Dans la préface qu’il adresse au lecteur des mémoires laissés par La Pérouse, le rédacteur, Destouff de Milet de Mureau, rend ainsi hommage à l’entreprise qui a coûté la vie au capitaine et à son équipage, soulignant la nécessité et la noblesse de l’exploration du monde, telle qu’elle enthousiasme l’Europe à la fin du XVIIIe siècle. Sur la même page, on le voit opérer une distinction entre les « expéditions entreprises dans des vues ambitieuses et intéressées », aux effets souvent pernicieux, et les « voyages de découvertes, qui ont eu pour objet de porter des bienfaits aux peuples, et d’agrandir le champ de la science ».

Seuls les seconds, bien sûr, méritent les louanges et l’intérêt du public, à proportion de leur participation aux progrès du savoir universel. Plusieurs siècles après ces grandes expéditions, cette distinction continue de structurer nos représentations de l’exploration de la Terre. Mais la connaissance du monde que se mettent à amasser les bibliothèques européennes à partir de la fin du Moyen Âge n’est-elle vraiment que le fruit de recherches pures et désintéressées ?

La curiosité dont la génération des Lumières fait un attribut essentiel de l’« homme civilisé » a elle-même une histoire, qu’historiens et historiennes des sciences ont entrepris d’écrire après s’être aperçus que la construction du savoir n’a que rarement, au cours des siècles, souffert l’isolement qui pour nous fait, ou peut-être déjà faisait, la dignité de la science.

Parce que des voyageurs de l’époque moderne, quelles que soient leur identité sociale et leurs motivations, ont souhaité recueillir et diffuser les informations qui leur semblaient dignes d’intérêt, leurs récits constituent une précieuse pierre de touche de cette évolution des critères et des raisons de la curiosité.

La documentation du lointain implique un certain degré de conscience de l’inconnu, et la volonté de réduire cet inconnu au connu. Aussi tout voyage qui s’apparente à une exploration repose-t-il nécessairement la question des limites du savoir de la société d’appartenance du voyageur, et celle de sa façon d’élaborer des connaissances en général. Ici l’identité de savant des auteurs importe moins que la place que leurs ouvrages viennent occuper sur les rayons des bibliothèques, leurs informations sur les mappemondes encore largement lacunaires, et leurs descriptions dans les connaissances, les goûts et l’imaginaire des lecteurs sédentaires.

La bibliothèque patrimoniale du Centre Culturel Irlandais, grâce à l’ancienneté de sa collection et aux ouvrages à la fois marquants et aujourd’hui fort rares qu’elle possède, offre ainsi la possibilité de voyager dans l’espace, de la Terre sainte à la mer de Corail en passant par le grand Nord canadien, mais aussi à travers le temps, en évoquant les diverses motivations, les diverses identités de voyageurs, qui ont successivement contribué à la conquête de l’inconnu.

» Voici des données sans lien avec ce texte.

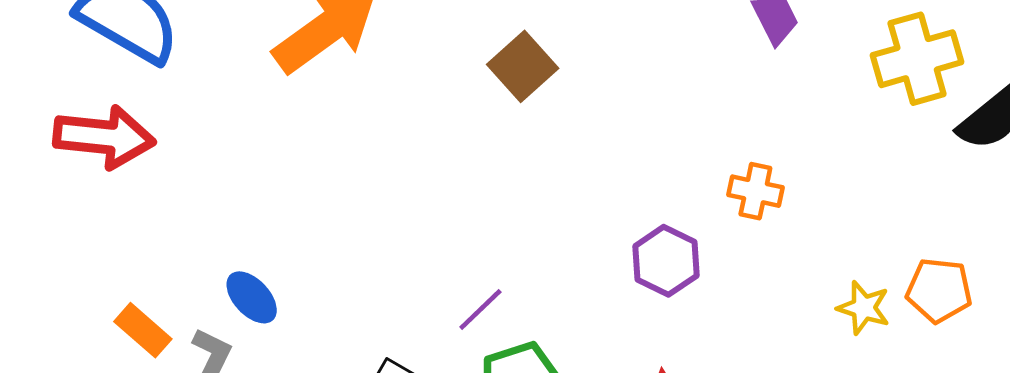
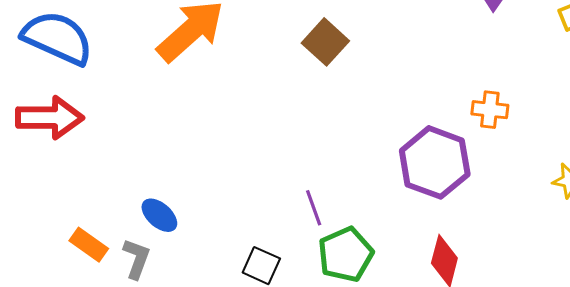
purple hexagon: (666, 261) -> (435, 162), size x1.5
purple line: (480, 309) -> (314, 208), turned -60

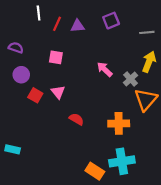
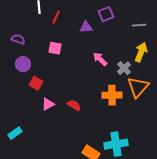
purple triangle: (78, 26) -> (86, 27), moved
pink triangle: (58, 92) -> (48, 104), moved, turned 40
orange cross: (119, 123) -> (112, 95), moved
cyan rectangle: (13, 149) -> (15, 133), turned -48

Gravure représentant les animaux de la Terre sainte
Gravure représentant les animaux de la Terre sainte

Bernhard von Breydenbach, Opusculum sanctarum peregrinationum... (1502)

© München, Bayerische Staatsbibliothek

Gravure extraite de la China illustrata d’Athanasius Kircher (1667) représentant la façon d’écrire (modus scribendi) des Chinois.